7 responses to Cartoons are about ideas, not tools

  1. Which is what makes “Up!” a better film than “Avatar”

  2. Bloghorn, I think you’re arguing semantics here. I assume the “hand-drawn animation” that Disney refers to is the old painstaking process of each individual cell being drawn and painted by hand, as opposed to the cgi that eliminates the vast majority of the human effort which that process entails. It does not, in my opinion, suggest that there is no human involvement at all, and anyone who knows anything about animation (and I don’t profess to know very much) should recognise that the creative process is still an essential requirement to convey any story, as well as the artistic endeavour required to create the characters, motion and scenes.

    The “hand-drawn” elements that had been eliminated had little to do with artistic or creative ability, and much more to do with a steady hand and great patience, working on the hundreds of thousands of ‘paint and trace’ cells required to make up an animated movie.

    What would be interesting to find out is just how much of that human effort has been reinstated in order to produce this latest movie. It would seem like economic madness to turn back the clock fully to the way things were, much as it would be welcome employment for a heck of a lot of people. But I have a sneaky feeling that although this new movie has the appearance of old 2D effort, that the truth of the matter may be less “hand-drawn” than they’d like to make out.

  3. Steve, it is semantics in a way, Lasseter himself has used the phrase “return to hand drawn” and obviously he knows the score. But I think that some of general public, casual readers as opposed to cartoonists, may look at the term and think that therefore digital cartoons are not hand drawn in the same way.
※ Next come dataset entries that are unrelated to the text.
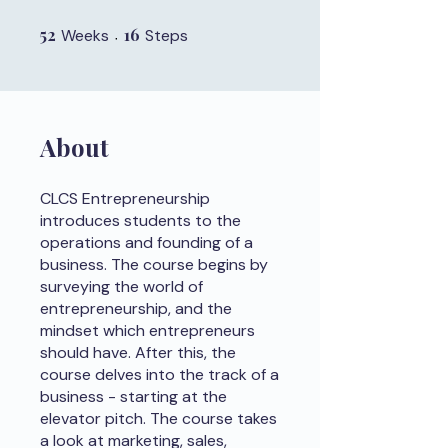
52
52 Weeks
16
16 Steps
Weeks
Steps
About
CLCS Entrepreneurship
introduces students to the
operations and founding of a
business. The course begins by
surveying the world of
entrepreneurship, and the
mindset which entrepreneurs
should have. After this, the
course delves into the track of a
business - starting at the
elevator pitch. The course takes
a look at marketing, sales,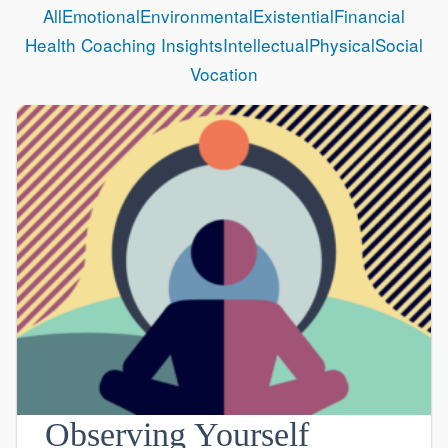
All
Emotional
Environmental
Existential
Financial
Health Coaching Insights
Intellectual
Physical
Social
Vocation
Observing Yourself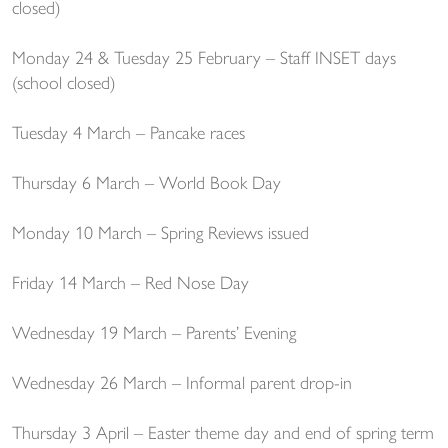
closed)
Monday 24 & Tuesday 25 February – Staff INSET days
(school closed)
Tuesday 4 March – Pancake races
Thursday 6 March – World Book Day
Monday 10 March – Spring Reviews issued
Friday 14 March – Red Nose Day
Wednesday 19 March – Parents’ Evening
Wednesday 26 March – Informal parent drop-in
Thursday 3 April – Easter theme day and end of spring term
    And you’re right, the traditional animators on the film pointed out on the recent South Bank Show about Lasseter that their paper drawings are still scanned and animated on computers. I haven’t seen this film, but if you look at a fairly recent 2D film like The Iron Giant you can tell that a lot of the movement of the robot character is similar to CGI, it just has the appearance of “hand drawn”.

    Actually, the term CGI, computer-generated imagery, is equally misleading. Surely artist generates it, not the computer?
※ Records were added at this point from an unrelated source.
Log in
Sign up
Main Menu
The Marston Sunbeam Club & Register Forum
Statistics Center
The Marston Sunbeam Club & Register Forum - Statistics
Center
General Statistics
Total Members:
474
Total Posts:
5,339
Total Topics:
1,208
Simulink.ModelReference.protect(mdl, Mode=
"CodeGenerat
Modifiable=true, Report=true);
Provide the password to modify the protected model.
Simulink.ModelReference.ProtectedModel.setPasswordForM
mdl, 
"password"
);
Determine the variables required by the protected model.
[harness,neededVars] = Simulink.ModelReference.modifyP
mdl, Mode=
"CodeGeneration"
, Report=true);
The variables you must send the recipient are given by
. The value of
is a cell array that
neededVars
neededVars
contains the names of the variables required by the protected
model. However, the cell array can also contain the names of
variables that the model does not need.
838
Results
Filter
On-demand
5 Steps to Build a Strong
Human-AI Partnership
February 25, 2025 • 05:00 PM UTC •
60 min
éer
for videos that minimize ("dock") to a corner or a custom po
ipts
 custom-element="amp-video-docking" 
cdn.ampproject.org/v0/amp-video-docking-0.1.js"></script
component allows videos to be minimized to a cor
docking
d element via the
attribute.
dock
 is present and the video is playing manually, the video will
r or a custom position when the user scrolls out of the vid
  4. I like to refer to my cartoons as Pencil Generated Imagery. Modest like that, I am.

  5. I think there is a prevalent public perception that computers do the drawing. People are often amazed when I tell them I draw my comic on paper, and don’t use a computer until the colouring stage.
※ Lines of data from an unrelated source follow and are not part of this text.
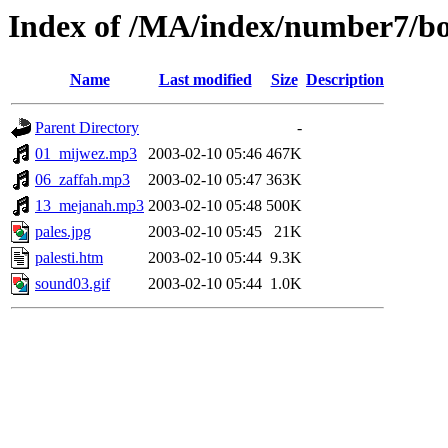
Index of /MA/index/number7/bo
Name
Last modified
Size
Description
Parent Directory
-
01_mijwez.mp3
2003-02-10 05:46
467K
06_zaffah.mp3
2003-02-10 05:47
363K
13_mejanah.mp3
2003-02-10 05:48
500K
pales.jpg
2003-02-10 05:45
21K
palesti.htm
2003-02-10 05:44
9.3K
sound03.gif
2003-02-10 05:44
1.0K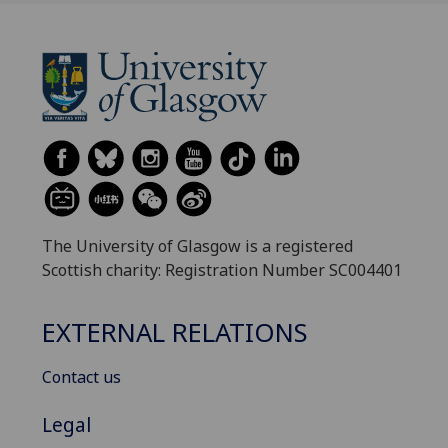
The University of Glasgow is a registered
Scottish charity: Registration Number SC004401
EXTERNAL RELATIONS
Contact us
Legal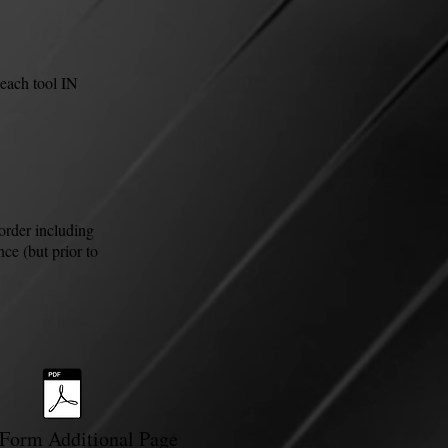
each tool IN
order including
ce (but prior to
Form Additional Page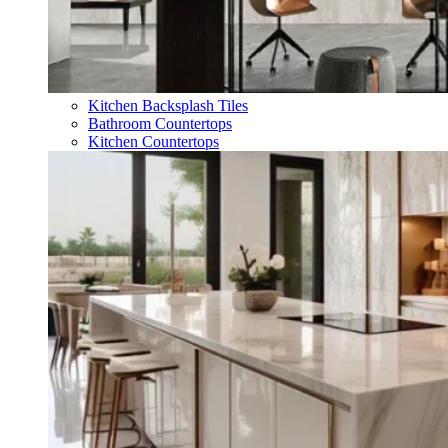
Kitchen Backsplash Tiles
Bathroom Countertops
Kitchen Countertops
    You can see it in quotes like this:

    “Yoga Monkey, a character whose role in the magazine is to provide the young readers with colouring opportunities, is created by Paul Noble, best known as a “Young British Artist” – quite something when you consider that most comic characters for children are drawn by computers.”

    That’s from The Guardian of Oct 2003 about children’s magazine, Okido.

    There’s also this article – ‘Computers draw a new chapter in comics”; if you were to just read the title, it would reinforce the belief, but the article is better, of course.

  6. Interesting stuff, Garen. “Drawn by computers” sends a shiver down the spine! Thanks for commenting.

  7. Incidentally, I took my daughter to see the film at the weekend. Very enjoyable. There’s plenty of ink and think but, tellingly, there’s definitely some computer-assisted stuff in there too!